Threat intelligence sharing enables organizations to benefit from collective security knowledge. When companies share information about attacks, indicators of compromise, and threat actor tactics, everyone's defenses improve.
What is Threat Intelligence Sharing?
Threat intelligence sharing is the exchange of security information between organizations, including IP addresses, domains, file hashes, attack techniques, and contextual analysis of threats. This collaborative approach helps organizations defend against attacks that have targeted others.
Sharing can occur through formal Information Sharing and Analysis Centers (ISACs), automated feeds, or direct partnerships between security teams. The goal is to transform individual observations into collective defensive capability.
Benefits of Sharing
Organizations that participate in threat intelligence sharing gain significant advantages:
Faster Detection
Learn about new threats from other organizations before attackers target you, enabling proactive defense.
Broader Visibility
See attack patterns across multiple organizations to understand threat actor campaigns and techniques.
Collective Defense
When one organization detects a threat, everyone in the sharing community can block it immediately.
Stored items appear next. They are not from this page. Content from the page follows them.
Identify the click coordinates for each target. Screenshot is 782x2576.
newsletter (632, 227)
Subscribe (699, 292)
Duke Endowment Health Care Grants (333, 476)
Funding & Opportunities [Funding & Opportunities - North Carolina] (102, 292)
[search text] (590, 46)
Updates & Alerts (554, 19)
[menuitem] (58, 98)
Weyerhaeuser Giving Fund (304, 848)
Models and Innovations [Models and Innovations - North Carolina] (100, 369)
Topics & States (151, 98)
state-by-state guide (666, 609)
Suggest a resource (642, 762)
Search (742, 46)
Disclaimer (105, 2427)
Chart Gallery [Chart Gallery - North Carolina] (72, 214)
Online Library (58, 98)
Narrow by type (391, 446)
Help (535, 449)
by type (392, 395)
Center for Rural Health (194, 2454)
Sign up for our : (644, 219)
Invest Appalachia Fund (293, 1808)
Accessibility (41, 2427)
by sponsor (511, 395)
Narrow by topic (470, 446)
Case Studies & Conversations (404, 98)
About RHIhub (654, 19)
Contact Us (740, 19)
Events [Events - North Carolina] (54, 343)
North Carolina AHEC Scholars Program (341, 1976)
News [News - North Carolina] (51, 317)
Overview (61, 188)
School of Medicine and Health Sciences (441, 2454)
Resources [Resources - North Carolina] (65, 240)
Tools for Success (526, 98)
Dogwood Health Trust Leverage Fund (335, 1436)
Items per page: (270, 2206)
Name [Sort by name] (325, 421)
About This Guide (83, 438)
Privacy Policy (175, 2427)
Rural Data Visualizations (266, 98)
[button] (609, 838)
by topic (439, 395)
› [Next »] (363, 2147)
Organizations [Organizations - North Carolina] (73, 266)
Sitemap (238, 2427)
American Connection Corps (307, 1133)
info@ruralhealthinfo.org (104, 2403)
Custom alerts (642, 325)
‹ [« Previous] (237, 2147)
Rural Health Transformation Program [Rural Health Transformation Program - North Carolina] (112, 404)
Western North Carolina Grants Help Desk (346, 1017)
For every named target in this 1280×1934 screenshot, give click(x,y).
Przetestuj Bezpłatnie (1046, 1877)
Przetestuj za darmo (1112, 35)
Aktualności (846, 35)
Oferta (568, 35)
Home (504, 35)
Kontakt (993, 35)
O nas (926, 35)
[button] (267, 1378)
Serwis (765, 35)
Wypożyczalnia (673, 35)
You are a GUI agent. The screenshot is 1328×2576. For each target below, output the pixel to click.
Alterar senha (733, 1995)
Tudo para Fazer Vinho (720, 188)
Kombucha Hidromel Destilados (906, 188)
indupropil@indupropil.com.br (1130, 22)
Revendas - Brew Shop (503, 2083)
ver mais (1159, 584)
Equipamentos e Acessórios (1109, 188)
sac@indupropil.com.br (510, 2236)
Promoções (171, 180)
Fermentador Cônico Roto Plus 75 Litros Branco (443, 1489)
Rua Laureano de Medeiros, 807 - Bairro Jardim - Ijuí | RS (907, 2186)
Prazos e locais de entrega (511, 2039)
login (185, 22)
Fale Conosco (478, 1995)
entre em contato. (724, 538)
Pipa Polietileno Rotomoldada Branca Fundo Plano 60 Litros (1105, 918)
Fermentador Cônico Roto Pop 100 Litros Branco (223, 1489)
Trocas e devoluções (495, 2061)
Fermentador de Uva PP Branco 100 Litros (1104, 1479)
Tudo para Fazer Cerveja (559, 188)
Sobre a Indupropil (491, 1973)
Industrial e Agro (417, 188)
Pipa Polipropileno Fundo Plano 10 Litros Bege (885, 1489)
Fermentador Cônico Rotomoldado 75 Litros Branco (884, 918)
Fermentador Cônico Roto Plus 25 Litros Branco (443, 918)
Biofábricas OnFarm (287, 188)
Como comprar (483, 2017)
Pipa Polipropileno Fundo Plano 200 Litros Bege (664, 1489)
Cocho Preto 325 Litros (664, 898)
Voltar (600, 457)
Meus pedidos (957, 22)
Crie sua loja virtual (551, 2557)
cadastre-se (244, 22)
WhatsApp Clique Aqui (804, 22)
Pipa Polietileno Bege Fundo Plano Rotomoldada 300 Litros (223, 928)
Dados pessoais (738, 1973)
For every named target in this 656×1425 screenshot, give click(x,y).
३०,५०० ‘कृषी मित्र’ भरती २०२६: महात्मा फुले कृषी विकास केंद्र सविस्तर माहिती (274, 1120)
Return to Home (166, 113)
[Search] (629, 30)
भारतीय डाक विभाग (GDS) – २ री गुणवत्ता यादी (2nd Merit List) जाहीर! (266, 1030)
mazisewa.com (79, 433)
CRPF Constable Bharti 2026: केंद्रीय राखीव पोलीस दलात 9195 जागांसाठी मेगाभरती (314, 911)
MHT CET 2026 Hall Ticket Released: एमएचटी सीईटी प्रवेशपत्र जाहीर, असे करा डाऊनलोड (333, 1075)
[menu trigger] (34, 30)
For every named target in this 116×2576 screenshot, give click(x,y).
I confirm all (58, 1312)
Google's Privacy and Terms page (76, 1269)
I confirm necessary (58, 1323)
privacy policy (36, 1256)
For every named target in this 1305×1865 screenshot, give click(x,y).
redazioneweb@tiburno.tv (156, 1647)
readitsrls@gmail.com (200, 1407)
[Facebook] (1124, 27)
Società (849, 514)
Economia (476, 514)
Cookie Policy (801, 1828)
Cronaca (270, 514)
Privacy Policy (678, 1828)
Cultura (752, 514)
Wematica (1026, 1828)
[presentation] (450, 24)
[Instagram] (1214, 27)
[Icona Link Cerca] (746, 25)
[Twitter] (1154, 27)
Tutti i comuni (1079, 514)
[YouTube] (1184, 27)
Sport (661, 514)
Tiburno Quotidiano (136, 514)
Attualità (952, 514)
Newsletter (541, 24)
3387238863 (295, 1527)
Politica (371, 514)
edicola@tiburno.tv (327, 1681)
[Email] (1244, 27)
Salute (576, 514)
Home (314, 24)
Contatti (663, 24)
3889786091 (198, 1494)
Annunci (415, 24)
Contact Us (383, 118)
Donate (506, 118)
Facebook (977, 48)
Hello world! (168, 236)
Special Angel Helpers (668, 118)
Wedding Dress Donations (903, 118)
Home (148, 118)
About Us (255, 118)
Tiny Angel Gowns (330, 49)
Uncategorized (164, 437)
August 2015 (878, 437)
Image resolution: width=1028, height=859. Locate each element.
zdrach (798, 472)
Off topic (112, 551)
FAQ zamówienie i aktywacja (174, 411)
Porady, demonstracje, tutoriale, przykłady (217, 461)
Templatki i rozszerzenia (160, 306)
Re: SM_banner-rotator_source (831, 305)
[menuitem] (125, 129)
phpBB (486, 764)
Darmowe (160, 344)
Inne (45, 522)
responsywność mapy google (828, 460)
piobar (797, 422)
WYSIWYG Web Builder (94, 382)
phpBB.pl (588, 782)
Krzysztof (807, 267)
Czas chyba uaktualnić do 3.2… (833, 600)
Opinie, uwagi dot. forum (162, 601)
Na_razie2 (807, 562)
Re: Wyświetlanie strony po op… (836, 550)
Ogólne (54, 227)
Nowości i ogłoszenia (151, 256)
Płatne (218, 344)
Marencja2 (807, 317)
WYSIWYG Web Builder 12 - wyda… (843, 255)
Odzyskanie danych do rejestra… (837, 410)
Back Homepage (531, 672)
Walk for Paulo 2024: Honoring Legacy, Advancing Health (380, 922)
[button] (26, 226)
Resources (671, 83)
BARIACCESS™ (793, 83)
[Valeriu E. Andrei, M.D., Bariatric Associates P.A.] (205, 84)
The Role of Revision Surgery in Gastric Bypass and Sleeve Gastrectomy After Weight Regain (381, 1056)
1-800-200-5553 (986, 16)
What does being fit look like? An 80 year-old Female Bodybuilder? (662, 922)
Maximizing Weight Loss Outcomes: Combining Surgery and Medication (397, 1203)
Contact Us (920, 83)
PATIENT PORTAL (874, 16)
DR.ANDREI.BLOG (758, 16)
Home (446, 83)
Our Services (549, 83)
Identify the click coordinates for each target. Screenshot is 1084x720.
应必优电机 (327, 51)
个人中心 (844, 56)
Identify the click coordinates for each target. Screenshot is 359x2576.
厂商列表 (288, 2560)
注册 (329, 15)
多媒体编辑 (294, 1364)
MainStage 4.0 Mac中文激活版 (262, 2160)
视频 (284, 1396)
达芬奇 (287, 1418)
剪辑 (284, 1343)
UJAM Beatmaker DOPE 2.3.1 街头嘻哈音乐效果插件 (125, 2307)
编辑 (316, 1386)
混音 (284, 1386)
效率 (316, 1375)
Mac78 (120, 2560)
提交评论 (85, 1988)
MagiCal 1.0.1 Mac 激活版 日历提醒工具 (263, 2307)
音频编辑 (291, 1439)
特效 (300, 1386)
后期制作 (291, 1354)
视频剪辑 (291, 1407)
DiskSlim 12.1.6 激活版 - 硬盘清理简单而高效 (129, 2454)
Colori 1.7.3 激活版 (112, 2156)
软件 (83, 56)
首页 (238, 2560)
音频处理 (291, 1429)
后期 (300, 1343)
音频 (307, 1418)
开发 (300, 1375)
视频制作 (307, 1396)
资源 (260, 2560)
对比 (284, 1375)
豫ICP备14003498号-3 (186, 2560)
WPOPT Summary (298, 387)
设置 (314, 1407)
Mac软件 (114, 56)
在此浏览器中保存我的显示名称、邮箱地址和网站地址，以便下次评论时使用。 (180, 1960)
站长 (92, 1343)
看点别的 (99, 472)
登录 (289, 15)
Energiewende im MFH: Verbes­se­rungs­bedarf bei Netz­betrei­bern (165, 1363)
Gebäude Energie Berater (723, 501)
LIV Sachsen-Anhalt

Types of Shared Intelligence
Different categories of threat intelligence serve different defensive purposes:
- Indicators of Compromise - IP addresses, domains, file hashes, and URLs associated with malicious activity.
- Tactics, Techniques, Procedures - Descriptions of how threat actors operate, mapped to frameworks like MITRE ATT&CK.
- Vulnerability Intelligence - Information about exploited vulnerabilities and patches before public disclosure.
- Threat Actor Profiles - Analysis of specific groups including motivations, capabilities, and targeting preferences.
Implementing Threat Sharing
Start by consuming threat intelligence feeds before contributing. Integrate feeds with your SIEM, firewall, and security tools to automate blocking and alerting on known threats.
When ready to contribute, establish policies for what can be shared and implement data sanitization to protect sensitive information. Use standard formats like STIX/TAXII for interoperability with other organizations.